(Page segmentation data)
━━━━━━

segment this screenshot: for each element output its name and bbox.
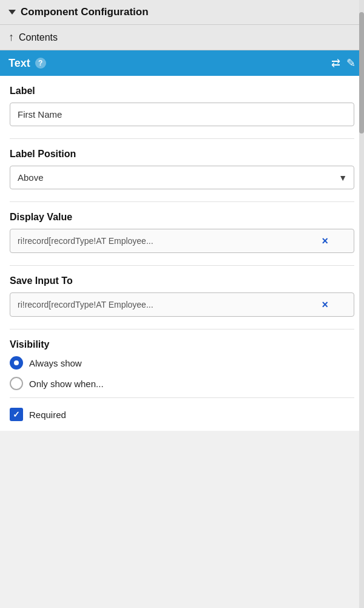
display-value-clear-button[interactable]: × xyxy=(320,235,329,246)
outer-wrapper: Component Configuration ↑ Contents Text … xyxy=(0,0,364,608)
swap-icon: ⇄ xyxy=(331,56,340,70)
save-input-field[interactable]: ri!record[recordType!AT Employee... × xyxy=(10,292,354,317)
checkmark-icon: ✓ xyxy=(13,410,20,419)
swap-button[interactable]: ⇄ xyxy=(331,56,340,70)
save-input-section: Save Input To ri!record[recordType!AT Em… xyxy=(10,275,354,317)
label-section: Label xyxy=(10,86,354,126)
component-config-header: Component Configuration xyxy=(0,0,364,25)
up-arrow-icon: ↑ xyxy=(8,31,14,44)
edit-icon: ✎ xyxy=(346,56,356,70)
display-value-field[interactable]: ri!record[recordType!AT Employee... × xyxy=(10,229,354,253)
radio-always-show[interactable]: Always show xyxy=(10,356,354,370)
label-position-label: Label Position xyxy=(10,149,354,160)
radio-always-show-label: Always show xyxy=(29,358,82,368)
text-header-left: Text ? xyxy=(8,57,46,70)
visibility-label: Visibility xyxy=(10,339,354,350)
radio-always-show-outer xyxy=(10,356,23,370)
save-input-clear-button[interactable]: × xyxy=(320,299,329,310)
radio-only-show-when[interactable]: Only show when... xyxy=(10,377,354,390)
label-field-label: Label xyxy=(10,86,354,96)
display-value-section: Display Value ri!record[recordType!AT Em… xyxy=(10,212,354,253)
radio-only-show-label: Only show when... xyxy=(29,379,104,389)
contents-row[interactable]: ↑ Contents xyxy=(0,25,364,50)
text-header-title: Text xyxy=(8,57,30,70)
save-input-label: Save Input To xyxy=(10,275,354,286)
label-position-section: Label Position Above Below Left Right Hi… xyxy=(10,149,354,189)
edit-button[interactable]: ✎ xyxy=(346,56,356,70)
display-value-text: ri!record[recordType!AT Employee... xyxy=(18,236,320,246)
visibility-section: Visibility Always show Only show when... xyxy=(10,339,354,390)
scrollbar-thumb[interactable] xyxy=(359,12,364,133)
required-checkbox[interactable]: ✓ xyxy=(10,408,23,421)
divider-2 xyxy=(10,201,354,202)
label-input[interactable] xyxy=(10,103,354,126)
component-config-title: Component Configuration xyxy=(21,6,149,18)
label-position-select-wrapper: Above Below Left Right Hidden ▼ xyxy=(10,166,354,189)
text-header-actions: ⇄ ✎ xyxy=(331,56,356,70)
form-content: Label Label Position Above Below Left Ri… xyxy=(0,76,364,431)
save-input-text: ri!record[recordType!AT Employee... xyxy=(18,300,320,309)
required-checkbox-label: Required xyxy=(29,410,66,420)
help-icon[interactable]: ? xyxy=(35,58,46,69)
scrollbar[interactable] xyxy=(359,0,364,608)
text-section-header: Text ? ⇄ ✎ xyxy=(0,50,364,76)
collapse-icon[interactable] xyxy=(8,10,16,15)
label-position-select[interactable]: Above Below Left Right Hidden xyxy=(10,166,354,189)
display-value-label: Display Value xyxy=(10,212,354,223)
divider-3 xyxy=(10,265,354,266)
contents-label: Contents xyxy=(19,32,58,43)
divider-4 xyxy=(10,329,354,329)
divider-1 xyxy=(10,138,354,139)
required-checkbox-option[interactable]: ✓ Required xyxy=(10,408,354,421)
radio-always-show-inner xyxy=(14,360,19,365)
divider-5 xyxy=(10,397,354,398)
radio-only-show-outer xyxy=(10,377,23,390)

━━━━━━

→ **Assignment**:
Render the records above word for word and leave the pictures out.

→ **Output below**:
segment this screenshot: for each element output its name and bbox.
display-value-clear-button[interactable]: × xyxy=(320,235,329,246)
outer-wrapper: Component Configuration ↑ Contents Text … xyxy=(0,0,364,608)
swap-icon: ⇄ xyxy=(331,56,340,70)
save-input-field[interactable]: ri!record[recordType!AT Employee... × xyxy=(10,292,354,317)
checkmark-icon: ✓ xyxy=(13,410,20,419)
swap-button[interactable]: ⇄ xyxy=(331,56,340,70)
save-input-section: Save Input To ri!record[recordType!AT Em… xyxy=(10,275,354,317)
label-section: Label xyxy=(10,86,354,126)
component-config-header: Component Configuration xyxy=(0,0,364,25)
up-arrow-icon: ↑ xyxy=(8,31,14,44)
edit-icon: ✎ xyxy=(346,56,356,70)
display-value-field[interactable]: ri!record[recordType!AT Employee... × xyxy=(10,229,354,253)
radio-always-show[interactable]: Always show xyxy=(10,356,354,370)
label-position-label: Label Position xyxy=(10,149,354,160)
radio-always-show-label: Always show xyxy=(29,358,82,368)
text-header-left: Text ? xyxy=(8,57,46,70)
visibility-label: Visibility xyxy=(10,339,354,350)
radio-always-show-outer xyxy=(10,356,23,370)
save-input-clear-button[interactable]: × xyxy=(320,299,329,310)
radio-only-show-when[interactable]: Only show when... xyxy=(10,377,354,390)
label-field-label: Label xyxy=(10,86,354,96)
display-value-section: Display Value ri!record[recordType!AT Em… xyxy=(10,212,354,253)
radio-only-show-label: Only show when... xyxy=(29,379,104,389)
contents-row[interactable]: ↑ Contents xyxy=(0,25,364,50)
text-header-title: Text xyxy=(8,57,30,70)
save-input-label: Save Input To xyxy=(10,275,354,286)
label-position-section: Label Position Above Below Left Right Hi… xyxy=(10,149,354,189)
edit-button[interactable]: ✎ xyxy=(346,56,356,70)
display-value-text: ri!record[recordType!AT Employee... xyxy=(18,236,320,246)
visibility-section: Visibility Always show Only show when... xyxy=(10,339,354,390)
scrollbar-thumb[interactable] xyxy=(359,12,364,133)
required-checkbox[interactable]: ✓ xyxy=(10,408,23,421)
divider-2 xyxy=(10,201,354,202)
label-input[interactable] xyxy=(10,103,354,126)
component-config-title: Component Configuration xyxy=(21,6,149,18)
label-position-select-wrapper: Above Below Left Right Hidden ▼ xyxy=(10,166,354,189)
text-header-actions: ⇄ ✎ xyxy=(331,56,356,70)
form-content: Label Label Position Above Below Left Ri… xyxy=(0,76,364,431)
save-input-text: ri!record[recordType!AT Employee... xyxy=(18,300,320,309)
required-checkbox-label: Required xyxy=(29,410,66,420)
help-icon[interactable]: ? xyxy=(35,58,46,69)
scrollbar[interactable] xyxy=(359,0,364,608)
text-section-header: Text ? ⇄ ✎ xyxy=(0,50,364,76)
collapse-icon[interactable] xyxy=(8,10,16,15)
label-position-select[interactable]: Above Below Left Right Hidden xyxy=(10,166,354,189)
display-value-label: Display Value xyxy=(10,212,354,223)
divider-3 xyxy=(10,265,354,266)
contents-label: Contents xyxy=(19,32,58,43)
divider-4 xyxy=(10,329,354,329)
divider-1 xyxy=(10,138,354,139)
required-checkbox-option[interactable]: ✓ Required xyxy=(10,408,354,421)
radio-always-show-inner xyxy=(14,360,19,365)
divider-5 xyxy=(10,397,354,398)
radio-only-show-outer xyxy=(10,377,23,390)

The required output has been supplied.